_INSTRUCTIONS FOR THE TASK_
If an entry holds an image, leave that image out and transcribe everything else exactly.

_MATERIAL PROVIDED_
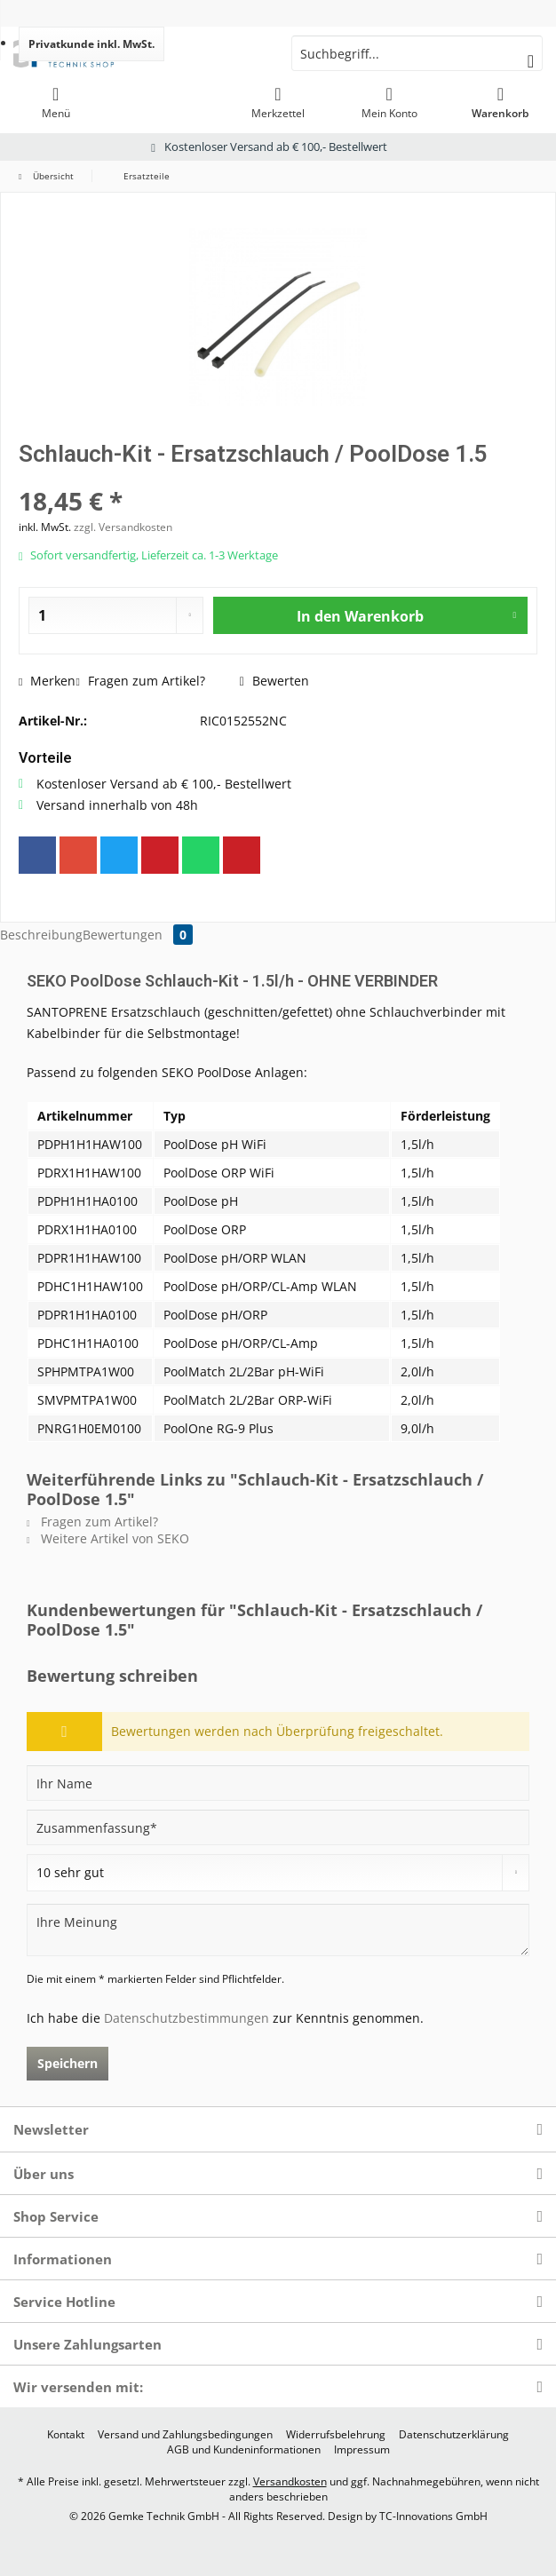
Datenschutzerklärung (454, 2435)
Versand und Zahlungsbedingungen (185, 2435)
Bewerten (274, 680)
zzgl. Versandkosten (123, 527)
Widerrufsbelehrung (335, 2435)
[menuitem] (55, 102)
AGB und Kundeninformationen (244, 2450)
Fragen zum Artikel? (139, 680)
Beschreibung (41, 934)
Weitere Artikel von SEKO (108, 1538)
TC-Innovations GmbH (433, 2516)
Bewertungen (138, 934)
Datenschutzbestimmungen (186, 2017)
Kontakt (65, 2435)
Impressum (362, 2450)
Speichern (67, 2063)
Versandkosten (290, 2481)
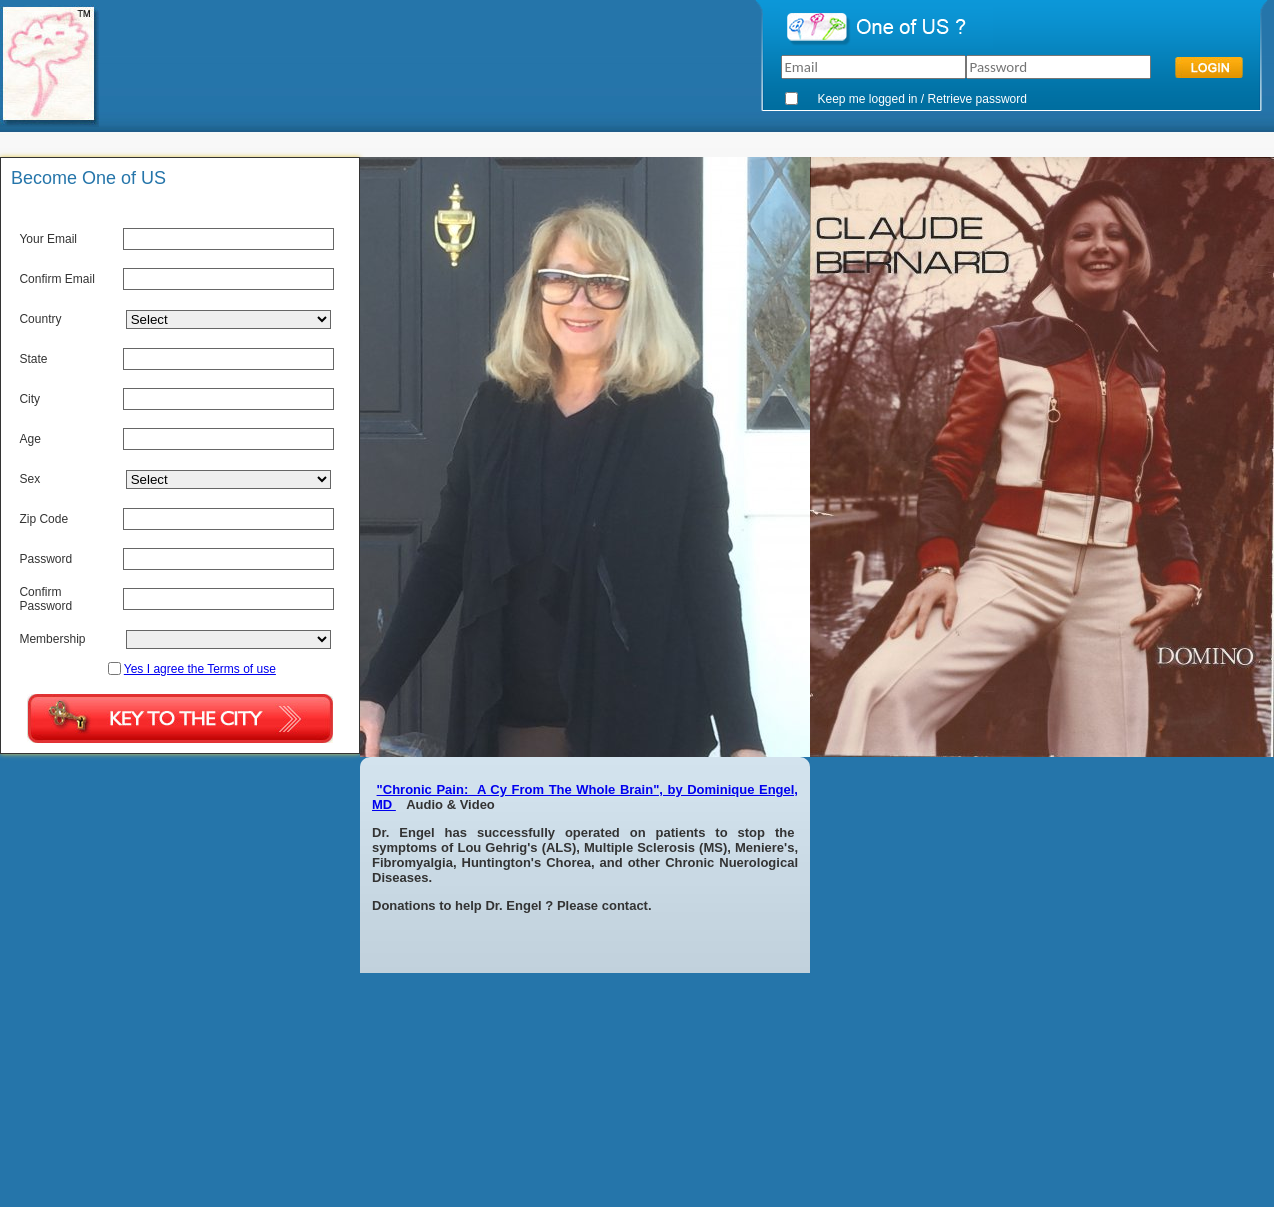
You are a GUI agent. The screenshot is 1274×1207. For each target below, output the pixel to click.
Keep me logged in (867, 99)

_ANSWER FOR THIS EXERCISE_
Datenschutzerklärung (454, 2435)
Versand und Zahlungsbedingungen (185, 2435)
Bewerten (274, 680)
zzgl. Versandkosten (123, 527)
Widerrufsbelehrung (335, 2435)
[menuitem] (55, 102)
AGB und Kundeninformationen (244, 2450)
Fragen zum Artikel? (139, 680)
Beschreibung (41, 934)
Weitere Artikel von SEKO (108, 1538)
TC-Innovations GmbH (433, 2516)
Bewertungen (138, 934)
Datenschutzbestimmungen (186, 2017)
Kontakt (65, 2435)
Impressum (362, 2450)
Speichern (67, 2063)
Versandkosten (290, 2481)
You are a GUI agent. The screenshot is 1274×1207. For each target below, output the pixel to click.
Keep me logged in (867, 99)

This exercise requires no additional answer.